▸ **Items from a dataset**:
┄┄┄┄┄┄

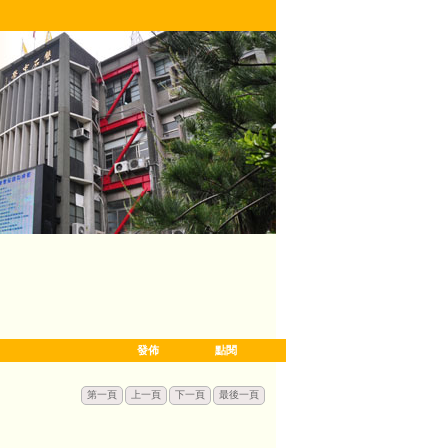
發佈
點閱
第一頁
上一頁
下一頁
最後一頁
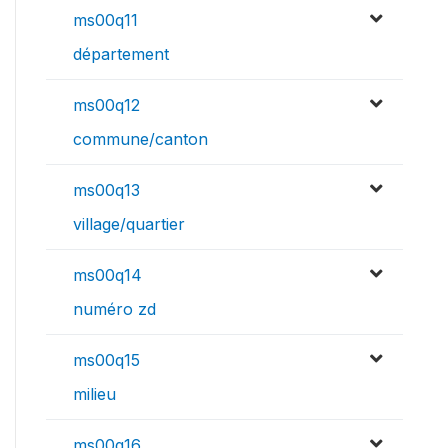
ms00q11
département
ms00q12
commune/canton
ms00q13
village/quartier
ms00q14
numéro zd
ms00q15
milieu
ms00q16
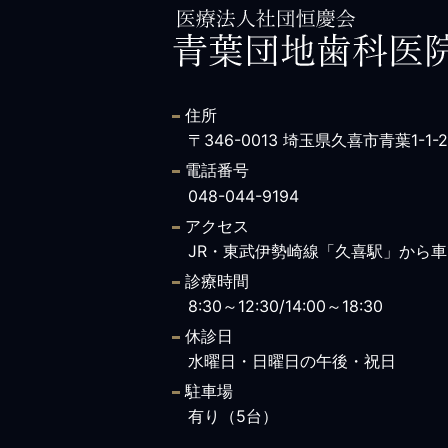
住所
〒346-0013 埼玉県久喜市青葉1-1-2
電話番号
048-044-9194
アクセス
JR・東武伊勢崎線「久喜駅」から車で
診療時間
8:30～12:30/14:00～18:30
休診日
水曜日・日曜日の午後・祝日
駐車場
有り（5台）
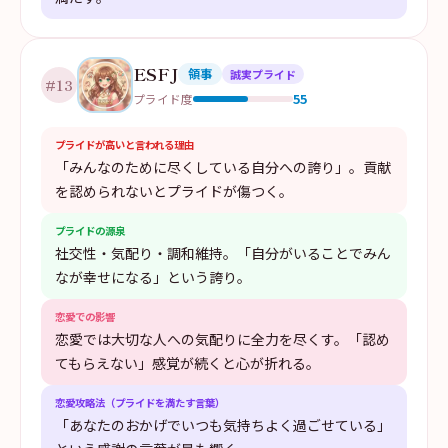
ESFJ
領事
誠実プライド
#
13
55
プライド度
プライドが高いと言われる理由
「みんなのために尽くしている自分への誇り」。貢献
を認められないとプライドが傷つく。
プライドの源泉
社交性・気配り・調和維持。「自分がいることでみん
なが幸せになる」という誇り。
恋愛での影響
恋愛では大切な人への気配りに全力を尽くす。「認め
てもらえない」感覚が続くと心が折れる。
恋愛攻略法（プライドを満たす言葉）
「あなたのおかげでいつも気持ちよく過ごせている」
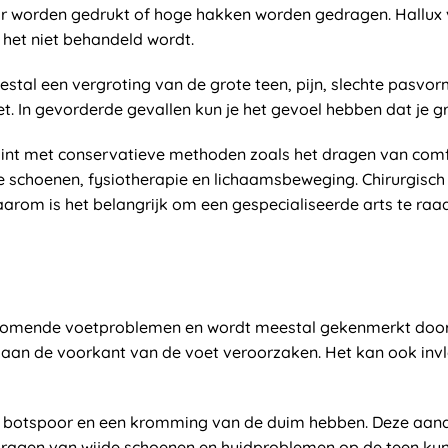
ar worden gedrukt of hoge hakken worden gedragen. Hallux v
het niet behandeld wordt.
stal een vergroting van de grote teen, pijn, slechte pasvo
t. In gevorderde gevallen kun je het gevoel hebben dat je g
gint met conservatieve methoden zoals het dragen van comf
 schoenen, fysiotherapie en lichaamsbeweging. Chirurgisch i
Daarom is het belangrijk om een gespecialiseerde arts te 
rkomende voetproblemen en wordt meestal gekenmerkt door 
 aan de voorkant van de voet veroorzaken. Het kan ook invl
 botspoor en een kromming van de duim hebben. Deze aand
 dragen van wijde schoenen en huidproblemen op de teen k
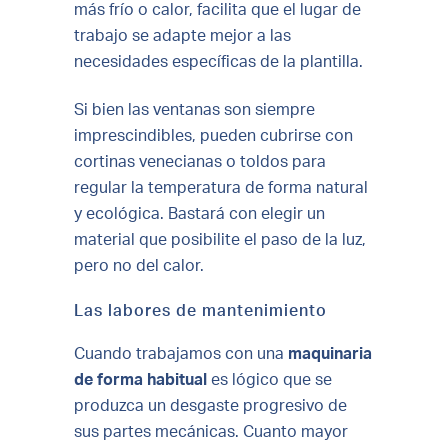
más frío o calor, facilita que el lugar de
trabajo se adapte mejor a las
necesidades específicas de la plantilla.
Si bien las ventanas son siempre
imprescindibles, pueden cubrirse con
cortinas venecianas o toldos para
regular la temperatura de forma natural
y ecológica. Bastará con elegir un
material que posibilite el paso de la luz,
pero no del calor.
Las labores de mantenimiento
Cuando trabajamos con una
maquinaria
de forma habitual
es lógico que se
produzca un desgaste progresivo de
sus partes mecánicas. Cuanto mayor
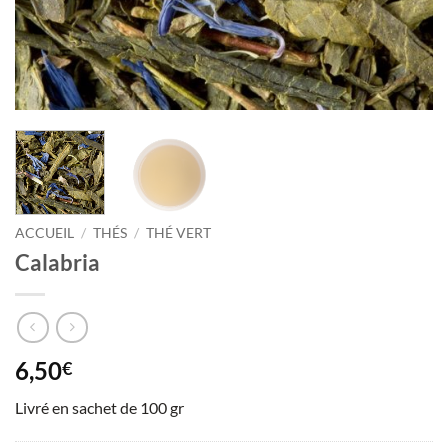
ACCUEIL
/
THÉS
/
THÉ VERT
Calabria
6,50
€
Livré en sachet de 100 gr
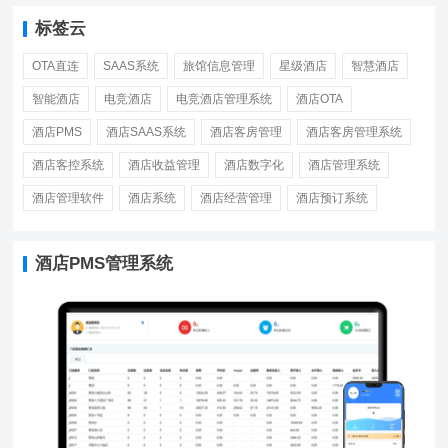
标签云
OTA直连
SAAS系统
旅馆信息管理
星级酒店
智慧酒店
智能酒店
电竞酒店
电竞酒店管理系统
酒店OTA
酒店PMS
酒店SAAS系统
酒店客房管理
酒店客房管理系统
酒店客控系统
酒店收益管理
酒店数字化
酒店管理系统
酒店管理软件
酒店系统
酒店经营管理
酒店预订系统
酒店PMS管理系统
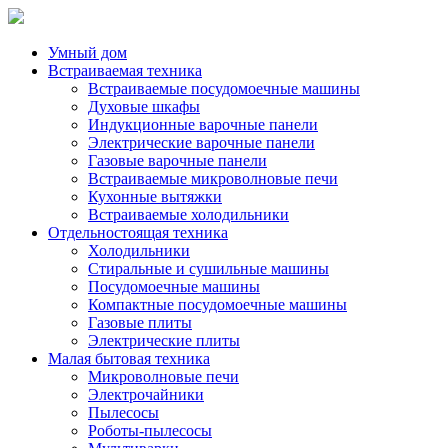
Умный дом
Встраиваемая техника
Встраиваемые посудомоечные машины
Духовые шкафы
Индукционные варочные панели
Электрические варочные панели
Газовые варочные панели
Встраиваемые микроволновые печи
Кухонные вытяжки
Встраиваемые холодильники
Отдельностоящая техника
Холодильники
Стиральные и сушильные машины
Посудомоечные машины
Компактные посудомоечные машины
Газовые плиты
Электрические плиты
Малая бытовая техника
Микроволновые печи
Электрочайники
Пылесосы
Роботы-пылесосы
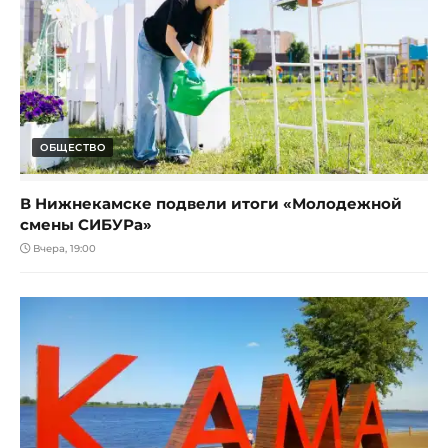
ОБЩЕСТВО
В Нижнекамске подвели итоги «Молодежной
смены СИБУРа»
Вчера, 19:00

┄┄┄┄┄┄

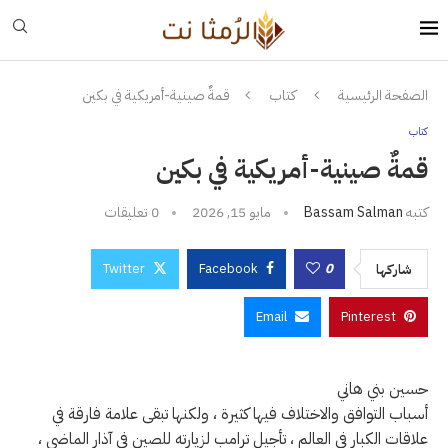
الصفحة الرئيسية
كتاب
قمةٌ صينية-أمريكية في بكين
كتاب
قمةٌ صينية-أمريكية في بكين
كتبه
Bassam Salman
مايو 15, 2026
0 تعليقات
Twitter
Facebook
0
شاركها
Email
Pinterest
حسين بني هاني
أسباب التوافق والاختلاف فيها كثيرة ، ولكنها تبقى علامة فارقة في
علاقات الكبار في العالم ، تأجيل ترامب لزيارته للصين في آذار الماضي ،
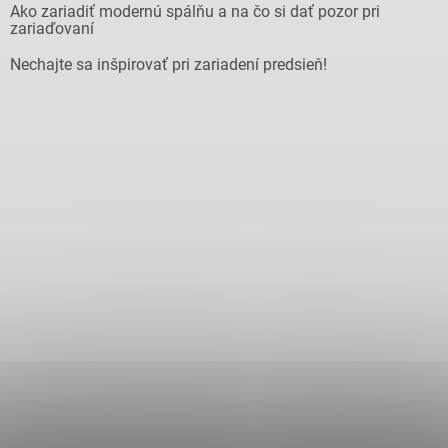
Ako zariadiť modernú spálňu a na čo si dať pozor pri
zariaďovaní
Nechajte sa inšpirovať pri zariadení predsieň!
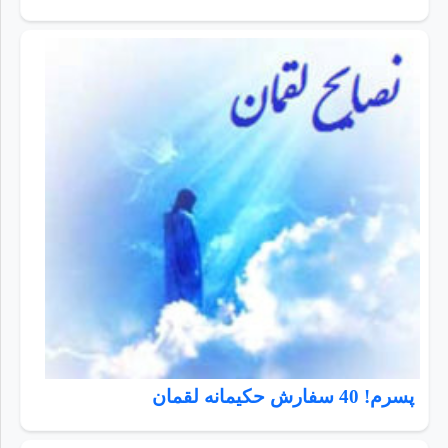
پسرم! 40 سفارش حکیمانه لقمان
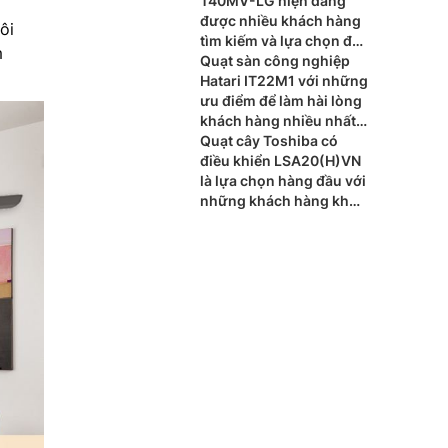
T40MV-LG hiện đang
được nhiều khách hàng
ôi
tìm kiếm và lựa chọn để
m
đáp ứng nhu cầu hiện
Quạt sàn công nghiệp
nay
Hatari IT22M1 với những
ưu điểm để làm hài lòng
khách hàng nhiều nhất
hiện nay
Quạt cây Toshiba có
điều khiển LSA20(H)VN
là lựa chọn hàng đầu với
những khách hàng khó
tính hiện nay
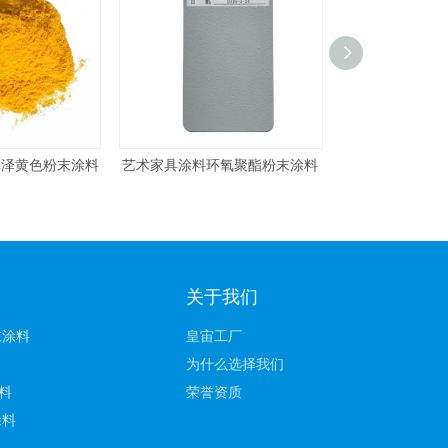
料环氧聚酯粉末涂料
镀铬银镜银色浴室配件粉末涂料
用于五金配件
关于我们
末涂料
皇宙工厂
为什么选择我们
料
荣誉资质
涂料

┄┄┄┄┄┄

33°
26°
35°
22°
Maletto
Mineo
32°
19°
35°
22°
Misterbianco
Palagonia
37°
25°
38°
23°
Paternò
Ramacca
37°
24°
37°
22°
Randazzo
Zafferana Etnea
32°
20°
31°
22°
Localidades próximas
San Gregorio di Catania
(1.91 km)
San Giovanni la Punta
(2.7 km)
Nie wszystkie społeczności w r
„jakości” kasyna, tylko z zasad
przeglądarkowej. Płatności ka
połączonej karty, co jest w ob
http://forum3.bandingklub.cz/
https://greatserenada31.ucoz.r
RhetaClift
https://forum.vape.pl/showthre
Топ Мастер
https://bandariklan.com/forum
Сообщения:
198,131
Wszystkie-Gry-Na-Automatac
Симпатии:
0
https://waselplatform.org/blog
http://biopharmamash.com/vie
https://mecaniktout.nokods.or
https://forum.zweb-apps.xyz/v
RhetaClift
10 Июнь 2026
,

┄┄┄┄┄┄

▸ **TASK GOAL**:
Wherever the word "hiện" appears in the records above, copy that line.

▸ **ANSWER SPACE**:
T40MV-LG hiện đang
đáp ứng nhu cầu hiện
hiện nay
tính hiện nay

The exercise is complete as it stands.